Si la technologie et le progrès sont une constante de notre évolution, faut-il lutter contre ? Et dans votre cas, y a-t-il une nostalgie du genre  « c’était mieux avant » ?  

Je n’éprouve pas de nostalgie car au contraire je trouve l’évolution passionnante. On dénombre quatre grandes révolutions dans l’histoire de l’humanité et la révolution numérique est la dernière en date. C’est donc à mon avis une chance de pouvoir vivre l’une d’elle. Pourtant la vivre signifie aussi s’y impliquer. Le lot quotidien de nouveautés qu’elle charrie est attractif et ne pas y céder signifie se marginaliser. Toutes ces innovations sont attrayantes et donc s’insinuent un peu sournoisement en nous. Je ne sais pas si nous sommes un peu envoûtés par ce nouveau chant des sirènes, mais il en ressort un certain manque de combativité de la part des citoyens et des Etats. Au fond le paradoxe glaçant des nouvelles technologies réside à mon sens dans le fait que, d’une part, elles ouvrent des possibilités aussi vastes qu’extraordinaires mais que, d’autre part, la direction que prennent ces innovations sont dictées par les investisseurs privés et non les communautés. Le marché s’étant établi comme acteur principal de tous les échanges, la recherche dépend de la sphère financière et subit donc la nécessité du retour sur investissement. Appuyé par la récolte des données que chacun de nous participe à fournir via notre connexion quotidienne aux structures numériques qui tissent nos relations privées comme professionnelles, le monde se mute en super-marché. Tout cela manque d’idéal et d’éthique.

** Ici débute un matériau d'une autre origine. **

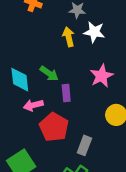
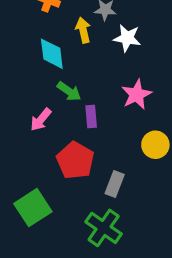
yellow arrow: (69, 37) -> (83, 30), moved
cyan diamond: (20, 80) -> (52, 54), moved
pink arrow: (33, 105) -> (41, 120), moved, turned -36

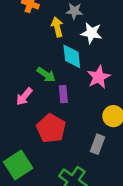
cyan diamond: (52, 54) -> (72, 56), moved
gray rectangle: (115, 184) -> (97, 144), moved

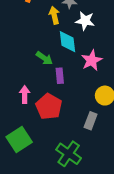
pink arrow: (24, 97) -> (25, 94), moved, turned 140

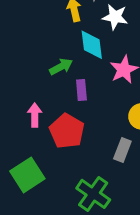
green arrow: (44, 58) -> (61, 67), turned -63

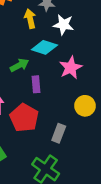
cyan diamond: (92, 45) -> (44, 47), turned -65
gray rectangle: (122, 150) -> (59, 133), moved

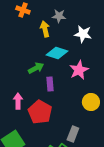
white star: (64, 25) -> (83, 34), moved
gray rectangle: (59, 133) -> (73, 134), moved

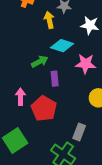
pink star: (79, 70) -> (86, 64), turned 30

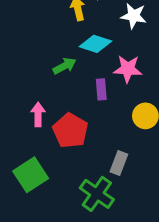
purple rectangle: (55, 79) -> (101, 89), moved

La pierre n’est de loin pas toujours présente dans mon travail car pour chaque projet je préfère trouver le matériau le plus apte à servir l’idée.

Vous n’avez pas encore parlé de pierre ou de marbre qui est sensé être votre matériau de prédilection. Comment s’insère ce matériau dans vos préoccupations sur ces questions d’évolution de nos rapports à la technologie?

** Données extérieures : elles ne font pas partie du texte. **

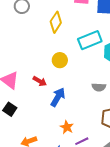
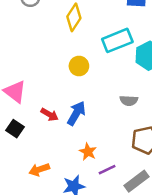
red arrow: (40, 81) -> (50, 115), moved

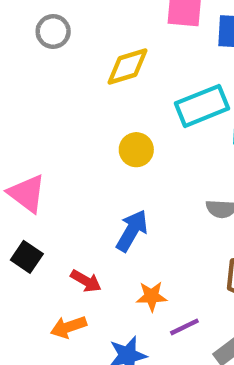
yellow diamond: (74, 17) -> (128, 67), turned 40
red arrow: (50, 115) -> (86, 281), moved
orange star: (88, 152) -> (152, 296), turned -30

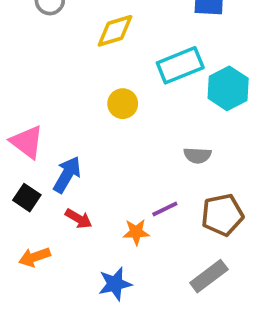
blue arrow: (132, 231) -> (67, 175), moved
orange arrow: (68, 327) -> (34, 257), moved
purple line: (184, 327) -> (165, 209), moved

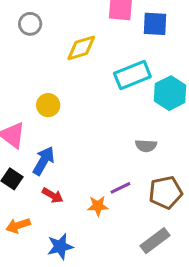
yellow circle: (123, 104) -> (48, 105), moved
blue star: (115, 284) -> (60, 247), moved

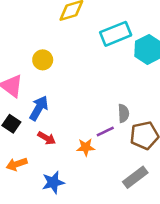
gray semicircle: (146, 146) -> (124, 113), moved, turned -96

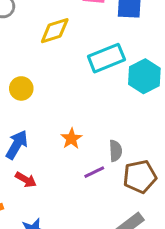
orange star: (86, 147) -> (71, 139), moved, turned -30

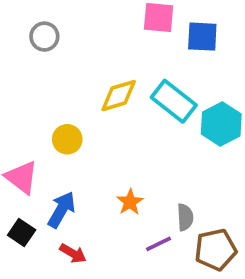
yellow diamond: (55, 31) -> (119, 96), moved
cyan rectangle: (106, 58) -> (174, 101), turned 60

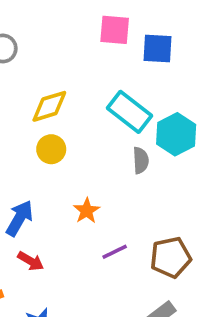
yellow diamond: (119, 96) -> (49, 106), moved
yellow circle: (67, 139) -> (51, 149), moved
gray semicircle: (185, 217) -> (141, 160), moved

La pierre n’est de loin pas toujours présente dans mon travail car pour chaque projet je préfère trouver le matériau le plus apte à servir l’idée. Je pars donc de l’idée et non du matériau. Mais la pierre est mon port d’attache. J’ai besoin d’y revenir tout le temps. De plus, la pierre me fournit une base de dialogue idéale pour évoquer les relations entre corps et technologie. Via le savoir-faire qu’exige la manipulation de ce matériau, j’ai l’occasion de confronter la pierre à l’abstraction numérique et forcer des alliances un peu innovantes. Je peux d’une part, défendre le travail de la main et donc du toucher et, d’autre part, utiliser la technologie numérique pour l’allier à certaines productions. Cela peut occuper autant mon travail d’artisan que mon travail d’artiste. Ainsi, en confrontant la pierre à l’évolution de l’outillage, j’ai l’occasion de mélanger passé et présent. De plus, j’ai beaucoup de plaisir à pousser ce dialogue jusqu’au paradoxe. En effet, exprimer la virtualité via le marbre peut apparaître contradictoire, mais réaliser des cerveaux ou des qrcodes en marbre  m’ont permis de communiquer mes idées de façon plutôt efficaces.

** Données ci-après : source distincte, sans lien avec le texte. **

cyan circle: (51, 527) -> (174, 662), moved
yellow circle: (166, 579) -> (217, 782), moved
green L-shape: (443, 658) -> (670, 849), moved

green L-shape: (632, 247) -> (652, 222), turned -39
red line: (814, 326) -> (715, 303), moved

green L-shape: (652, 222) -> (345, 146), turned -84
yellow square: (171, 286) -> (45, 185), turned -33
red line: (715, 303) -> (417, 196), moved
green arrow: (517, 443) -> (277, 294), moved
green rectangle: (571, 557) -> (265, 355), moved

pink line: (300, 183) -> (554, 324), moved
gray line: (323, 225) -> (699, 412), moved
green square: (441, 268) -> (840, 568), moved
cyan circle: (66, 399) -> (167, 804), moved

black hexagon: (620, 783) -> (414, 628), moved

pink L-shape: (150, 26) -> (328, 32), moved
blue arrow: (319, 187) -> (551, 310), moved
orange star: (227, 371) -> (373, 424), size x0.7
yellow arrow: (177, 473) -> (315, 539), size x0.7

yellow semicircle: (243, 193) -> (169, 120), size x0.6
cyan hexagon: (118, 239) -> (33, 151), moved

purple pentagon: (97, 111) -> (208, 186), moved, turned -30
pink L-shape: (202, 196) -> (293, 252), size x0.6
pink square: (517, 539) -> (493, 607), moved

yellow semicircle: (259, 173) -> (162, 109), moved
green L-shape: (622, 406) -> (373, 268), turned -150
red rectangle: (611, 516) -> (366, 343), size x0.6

Pour conclure, en deux mots quels sont les projets en cours ?

Comme toujours j’alterne des projets qui défendent le travail de la main et des recherches plus virtuelles. J’ai dans mon atelier un mélange de choses en cours. En deux mots, par exemple, suite à un concours, je réalise le portrait en pied de Pierre de Coubertin pour le nouveau bâtiment du CIO, et parallèlement j’ai un contrat d’artist in lab, avec le centre interfacultaire en sciences affectives (CISA) de l'Université de Genève, dans le cadre duquel je réalise des œuvres autour des théories de la conscience *.

(* CISA UNIGE, campus Biotech, directeur, le Professeur David Sender et recherche sur la conscience du professeur  David Rudrauf).